Quick recap form our last post: In 1948, the company called Inland was formed by an out-of-work immigrant whose net worth was approximately $4000. Six employees ran the facility in the basement and garage of the Unruh home. The company's first employee, Tom Bain, described conditions there as "quite crude". He recalls the cold triple garage and the problems posed by a leaky basement after a spring rain. Just about a year later - Hugo moves to Pear River and by 1957, the plant is bursting at the seams with 60 employees and a growing workload. Now let's continue…

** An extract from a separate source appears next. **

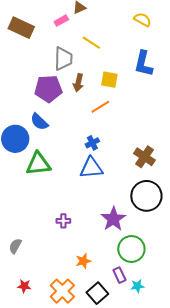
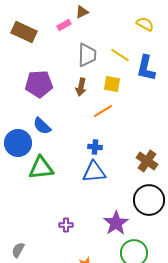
yellow line: (91, 43) -> (120, 55), moved
gray trapezoid: (63, 59) -> (87, 55), moved
purple pentagon: (48, 89) -> (39, 84), moved
blue cross: (92, 143) -> (95, 147), turned 32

Kollmorgen Electro Optical is now flourishing in North Hampton, MA, and Hugo decided it was time to move out of his garage shop environment in New York and head south. The story goes that Hugo and his wife enjoyed vacationing in the south, and just prior to the interstate system, it was a great adventure traveling through the back roads and byways of the eastern seaboard. Traveling down Route 11 from New York would take one through the New River Valley, near VPI, the Arsenal, and through the quaint town of Radford, Virginia. As Hugo's business grew in Pear River, he needed to think about expansion. Real estate, taxes and high interest rates pushed Hugo to look elsewhere to take the next step. As the new interstate system expanded through Southeast Virginia, through Roanoke connecting the north and south, the idea of moving his company to Radford began to make more sense. An old textile mill had recently lost its tenants, and the town was eager to bring in new industry. Hugo felt good about the people of Radford, and was impressed with the hospitality of businessmen like Ott Giesen and Dan DeVilbiss, who worked to attract Hugo and Inland Motor to Radford. A good railroad system, connections to interstate trucking lines, two area colleges providing a source of technical talent, and the right building space opened the door for Inland Motor to relocate from Pear River NY to Radford, VA in 1958.
Inland had expanded its business in several directions, adding a division focusing on motor generator sets. Its core product, torque motors, still was the fastest growing and core of the business. The post WWII need for periscopes continued, keeping Kollmorgen busy as well. Given the strategic importance of the relationship with Inland, it became very apparent a merger was in store. The broad capital base of Kollmorgen, combined with the reputation of Inland Motor lead to a deal in May of 1960. In Radford, Inland continued supplying motors to the Aerospace and Defense markets, represented in missions from satellites to the Apollo moon landings.
Hugo Unruh had been lucky, in the sense that preparation and resourcefulness had met with the unique opportunities afforded by the dawning space age. But in addition to being lucky, he had been smart - both in the concepts he embraced, and in the choice of associates who could match his creativity and enthusiasm. Their hard work was to bear fruit in ways they could scarcely imagine. In 1960, the company celebrated its first million-dollar year! 50 plus years later, Kollmorgen embraces that same philosophy - The Best Team Wins, and continues to innovate new product ideas , like the AKMH hygienic servo motor design, for emerging needs of the industries we serve.